W tym samym czasie pewna trójka Puchonów skwapliwie pracowała przy gabinecie Filcha. Dzięki Mapie Huncwotów wiedzieli, że stary charłak patroluje akurat zupełnie inną część zamku, dzięki czemu mieli okazję zrobić mu kawał. Wspólnie doszli do wniosku, że ostatnio już dość podpadli Snapowi, więc teraz kolej na woźnego. Jedna Alohomora rzucona przez Danny’ego i zakluczone przez Filcha drzwi stanęły przed nimi otworem. Teddy cały czas kątem oka zerkał na mapę, wiedzieli, że dzięki znajomości tajnych przejść woźny może pojawić się w dosłownie każdej chwili.
- To co, malujemy mu ściany? - zaproponował Chris. - Delikatny róż, czy może zgniła zieleń?
- Ja myślę, że powinniśmy zacząć od sprawdzenia co stary Filch trzyma w biurku… - stwierdził Withers.
Obaj jego przyjaciele posłali mu oburzone spojrzenia. Nie przywykli do tego, żeby grzebać w cudzych rzeczach.
- Nie pamiętasz przypadkiem skąd bliźniacy Weasley wzięli tą mapę? - Danny zwrócił się do Teda. - Kto wie, co ten stary piernik jeszcze tu trzyma.
Lupin zamyślił się na chwilę. Jego przyjaciel z pewnością miał rację, że warto byłoby zobaczyć co znajduje się w biurku. Jednak… chociaż w sumie te rzeczy zapewne nawet nie należały do Filcha, tylko do uczniów, którym je skonfiskował… Może jednak tam zajrzeć…
- No dobra, ale szybko. - stwierdził w końcu spoglądając z niepokojem na mapę. - Wiesz, że może tu wejść praktycznie w każdej chwili.

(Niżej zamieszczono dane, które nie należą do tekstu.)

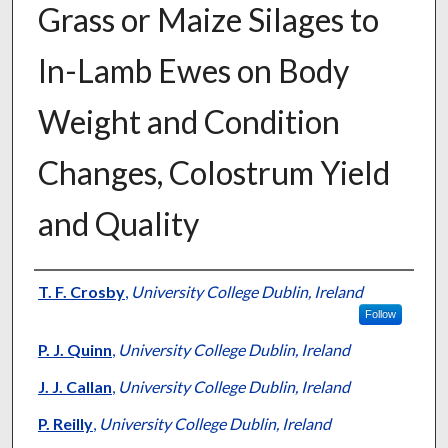
Grass or Maize Silages to
In-Lamb Ewes on Body
Weight and Condition
Changes, Colostrum Yield
and Quality
Presenter Information
T. F. Crosby
,
University College Dublin, Ireland
Follow
P. J. Quinn
,
University College Dublin, Ireland
J. J. Callan
,
University College Dublin, Ireland
P. Reilly
,
University College Dublin, Ireland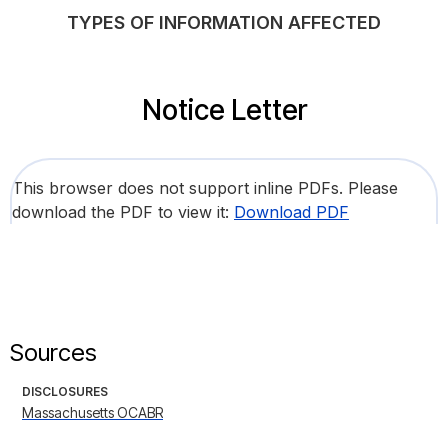
TYPES OF INFORMATION AFFECTED
Notice Letter
This browser does not support inline PDFs. Please
download the PDF to view it:
Download PDF
Sources
DISCLOSURES
Massachusetts OCABR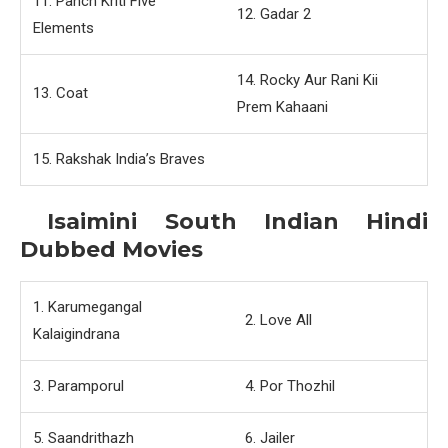
11. Panch Kriti Five
12. Gadar 2
Elements
14. Rocky Aur Rani Kii
13. Coat
Prem Kahaani
15. Rakshak India’s Braves
Isaimini South Indian Hindi
Dubbed Movies
1. Karumegangal
2. Love All
Kalaigindrana
3. Paramporul
4. Por Thozhil
5. Saandrithazh
6. Jailer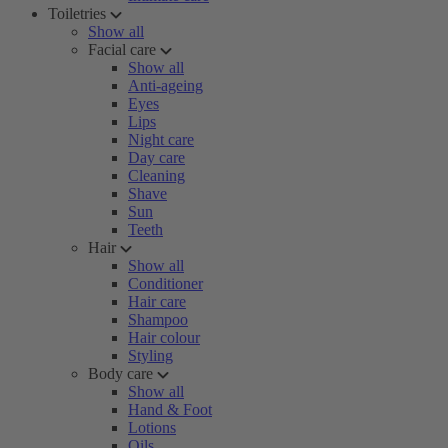
Toiletries
Show all
Facial care
Show all
Anti-ageing
Eyes
Lips
Night care
Day care
Cleaning
Shave
Sun
Teeth
Hair
Show all
Conditioner
Hair care
Shampoo
Hair colour
Styling
Body care
Show all
Hand & Foot
Lotions
Oils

Cała trójka podeszła do biurka i zaczęli ostrożnie przeglądać zgromadzone tam rzeczy, tak żeby nie było widać, że ktoś tam zaglądał. Teddy co chwilę zerkał na mapę. Znaleźli całe mnóstwo ulotek, broszurek kursów magii, chyba Filch cały czas próbował poprawić swoje czary. Poza tym cały zapas kociej karmy, widocznie nie ufał skrzatom na tyle, żeby karmiły jego kota. W końcu Lupin natknął się na coś interesującego…
- Czy to… - zaczął Johnson.
- Lusterka dwukierunkowe. - powiedział metamorfomag.
- Ale numer. - Withers wziął jedno z lusterek od Lupina. I już po chwili udało im się ze sobą skontaktować przez nie. - Zatrzymamy je co?
- Nie powinniśmy… - Ted miał wyrzuty sumienia.
- I tak, i tak na pewno skonfiskował je komuś. - tym razem decyzję podjął Chris. - Bierzemy je.
Teddy doszedł do wniosku, że nie ma co się kłócić, i tak został przegłosowany. A zresztą rozumowanie jego przyjaciół nie było takie złe. W końcu skoro zabrali coś co Filch zabrał komuś innemu, to raczej nie była kradzież, prawda? Schował lusterka do torby i zabrali się za odświeżenie wystroju gabinetu woźnego.